━━━ TASK INPUTS

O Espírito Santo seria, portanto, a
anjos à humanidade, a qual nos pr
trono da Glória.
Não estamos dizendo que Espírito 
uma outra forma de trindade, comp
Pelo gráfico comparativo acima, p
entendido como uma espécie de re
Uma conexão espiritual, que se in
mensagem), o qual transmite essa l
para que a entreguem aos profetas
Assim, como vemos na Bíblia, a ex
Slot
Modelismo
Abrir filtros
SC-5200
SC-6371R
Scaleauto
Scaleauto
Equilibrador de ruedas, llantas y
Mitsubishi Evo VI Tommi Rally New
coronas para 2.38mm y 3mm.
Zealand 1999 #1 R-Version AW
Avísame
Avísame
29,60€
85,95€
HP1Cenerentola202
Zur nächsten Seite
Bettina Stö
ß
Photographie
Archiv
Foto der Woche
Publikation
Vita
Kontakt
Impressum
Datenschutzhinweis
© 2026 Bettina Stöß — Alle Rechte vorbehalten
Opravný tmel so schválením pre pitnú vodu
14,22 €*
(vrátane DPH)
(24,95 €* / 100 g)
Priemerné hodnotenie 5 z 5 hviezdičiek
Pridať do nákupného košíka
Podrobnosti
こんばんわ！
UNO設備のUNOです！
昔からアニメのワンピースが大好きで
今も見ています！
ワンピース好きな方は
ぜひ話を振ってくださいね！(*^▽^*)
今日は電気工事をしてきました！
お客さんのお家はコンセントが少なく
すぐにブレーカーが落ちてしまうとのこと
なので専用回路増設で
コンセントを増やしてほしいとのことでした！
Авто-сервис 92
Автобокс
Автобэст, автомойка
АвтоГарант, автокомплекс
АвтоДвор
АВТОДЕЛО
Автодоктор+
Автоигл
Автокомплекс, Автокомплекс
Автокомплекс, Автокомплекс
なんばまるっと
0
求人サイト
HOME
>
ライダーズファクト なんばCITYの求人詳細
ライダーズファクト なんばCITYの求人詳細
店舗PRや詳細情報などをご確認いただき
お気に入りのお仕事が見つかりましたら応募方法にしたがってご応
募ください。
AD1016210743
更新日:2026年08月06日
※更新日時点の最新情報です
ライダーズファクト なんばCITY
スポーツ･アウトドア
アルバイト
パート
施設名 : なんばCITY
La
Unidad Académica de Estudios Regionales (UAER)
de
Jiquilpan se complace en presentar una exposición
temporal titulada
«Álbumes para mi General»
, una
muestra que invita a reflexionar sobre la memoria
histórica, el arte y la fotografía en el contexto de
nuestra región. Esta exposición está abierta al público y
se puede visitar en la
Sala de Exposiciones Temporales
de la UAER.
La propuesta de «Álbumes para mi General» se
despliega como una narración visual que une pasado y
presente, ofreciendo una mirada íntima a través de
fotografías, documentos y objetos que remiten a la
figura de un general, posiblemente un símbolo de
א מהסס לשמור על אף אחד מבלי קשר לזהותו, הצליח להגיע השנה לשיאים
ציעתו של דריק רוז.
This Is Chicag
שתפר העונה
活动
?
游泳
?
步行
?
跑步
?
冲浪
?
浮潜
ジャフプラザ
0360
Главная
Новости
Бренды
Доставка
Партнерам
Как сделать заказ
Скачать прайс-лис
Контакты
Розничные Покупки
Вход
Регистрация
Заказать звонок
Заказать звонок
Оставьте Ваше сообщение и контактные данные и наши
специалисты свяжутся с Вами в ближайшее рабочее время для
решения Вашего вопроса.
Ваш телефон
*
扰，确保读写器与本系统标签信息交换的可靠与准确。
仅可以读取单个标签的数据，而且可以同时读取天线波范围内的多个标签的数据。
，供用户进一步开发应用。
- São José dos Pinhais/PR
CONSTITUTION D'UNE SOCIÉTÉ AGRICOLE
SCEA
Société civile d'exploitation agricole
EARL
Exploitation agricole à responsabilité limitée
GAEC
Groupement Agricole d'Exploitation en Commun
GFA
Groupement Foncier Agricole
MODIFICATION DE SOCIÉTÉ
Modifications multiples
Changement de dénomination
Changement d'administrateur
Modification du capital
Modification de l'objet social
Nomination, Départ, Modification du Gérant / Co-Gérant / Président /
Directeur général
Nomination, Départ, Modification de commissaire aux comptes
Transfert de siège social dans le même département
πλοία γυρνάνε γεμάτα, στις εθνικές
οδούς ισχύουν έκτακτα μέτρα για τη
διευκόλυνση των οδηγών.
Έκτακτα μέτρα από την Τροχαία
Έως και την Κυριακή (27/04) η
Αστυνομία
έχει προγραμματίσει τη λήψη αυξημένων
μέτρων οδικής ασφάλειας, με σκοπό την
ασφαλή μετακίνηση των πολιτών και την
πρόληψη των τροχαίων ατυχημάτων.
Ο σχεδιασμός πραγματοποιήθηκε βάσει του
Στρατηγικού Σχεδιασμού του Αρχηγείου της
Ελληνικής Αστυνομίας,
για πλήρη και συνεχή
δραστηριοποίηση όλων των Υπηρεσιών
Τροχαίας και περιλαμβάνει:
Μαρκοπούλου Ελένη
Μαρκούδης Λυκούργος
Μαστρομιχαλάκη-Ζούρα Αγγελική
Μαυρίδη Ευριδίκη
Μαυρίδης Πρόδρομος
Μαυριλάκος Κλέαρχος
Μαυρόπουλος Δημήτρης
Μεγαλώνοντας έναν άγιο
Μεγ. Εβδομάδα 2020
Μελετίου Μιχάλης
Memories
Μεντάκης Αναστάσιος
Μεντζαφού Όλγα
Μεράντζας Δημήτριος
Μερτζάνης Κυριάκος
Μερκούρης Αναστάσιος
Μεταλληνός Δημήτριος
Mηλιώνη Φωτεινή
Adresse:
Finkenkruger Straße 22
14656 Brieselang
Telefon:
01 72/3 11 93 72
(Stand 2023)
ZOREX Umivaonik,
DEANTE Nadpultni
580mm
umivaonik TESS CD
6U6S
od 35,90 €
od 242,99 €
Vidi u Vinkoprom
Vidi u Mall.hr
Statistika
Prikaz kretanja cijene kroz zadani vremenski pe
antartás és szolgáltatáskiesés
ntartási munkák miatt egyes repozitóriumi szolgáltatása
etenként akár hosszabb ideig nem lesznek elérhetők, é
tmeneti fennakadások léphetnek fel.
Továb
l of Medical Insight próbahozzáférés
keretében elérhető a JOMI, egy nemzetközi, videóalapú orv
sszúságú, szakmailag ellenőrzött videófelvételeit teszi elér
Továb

━━━━━━

WHAT IS REQUIRED:
Of the lines above, count those containing the word "Bettina", and give the number by itself.

RESPONSE BELOW:
2